Let me preface my comments firstly by saying that anyone who feels they need an emergency ambulance service should not hesitate to call Triple-0 (000) and ask for an ambulance.
Ambulance paramedics are highly trained to deal with various emergencies. They can administer life saving drugs quickly, when time is of the essence.
Some people may be surprised to know there is one ambulance in Merimbula. There are seven paramedics, equating to six full time equivalent positions. Typically between two and three paramedics work between 8am and 5pm. At night time paramedics are on call; these may be the same paramedics.
The Merimbula station is believed to be one of the busiest stations on the Far South Coast on the basis of the number of incidents that each paramedic handles per day. Other stations may be bigger and handle more cases, but have more paramedics to spread the load.

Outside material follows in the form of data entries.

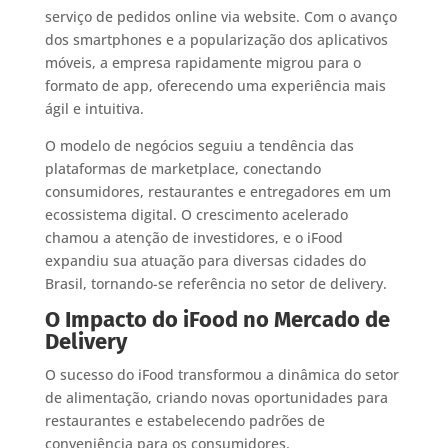
serviço de pedidos online via website. Com o avanço
dos smartphones e a popularização dos aplicativos
móveis, a empresa rapidamente migrou para o
formato de app, oferecendo uma experiência mais
ágil e intuitiva.
O modelo de negócios seguiu a tendência das
plataformas de marketplace, conectando
consumidores, restaurantes e entregadores em um
ecossistema digital. O crescimento acelerado
chamou a atenção de investidores, e o iFood
expandiu sua atuação para diversas cidades do
Brasil, tornando-se referência no setor de delivery.
O Impacto do iFood no Mercado de
Delivery
O sucesso do iFood transformou a dinâmica do setor
de alimentação, criando novas oportunidades para
restaurantes e estabelecendo padrões de
conveniência para os consumidores.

If the Merimbula ambulance is carrying someone to the ACT, it is not available for an incident locally. That is when the ambulance from, for example, Eden, may be called.
Looking at it from another direction, when a Cooma ambulance goes to Canberra, the Bombala ambulance could be called to assist at Cooma. If anything happens in Bombala, the Eden ambulance goes to assist. That leaves Merimbula and Bega to cover from Mallacoota to the north of the shire. It is not unheard of to have the Narooma ambulance used locally because it is the nearest available.
The new emergency department at Pambula Hospital will offer a nurse-led response for minor illnesses. For the most part, particularly during holiday times, many of those visiting the hospital do so with relatively minor problems.
An ED trained nurse should be able to deal with their ailments, or depending on the time of day send them to a GP. All emergencies will be taken to Bega Hospital as they are now.
When cause is uncertain though, these patients will be taken to Bega; previously they could have been placed under the care of a doctor at Pambula, or kept in the hospital for observation.
The situation is what it is, and there’s no going back because there were not enough doctors to run an emergency service. However, if there is an extra workload to be shifted to our paramedics, then surely it is time to look at their current workloads and the effect this might have?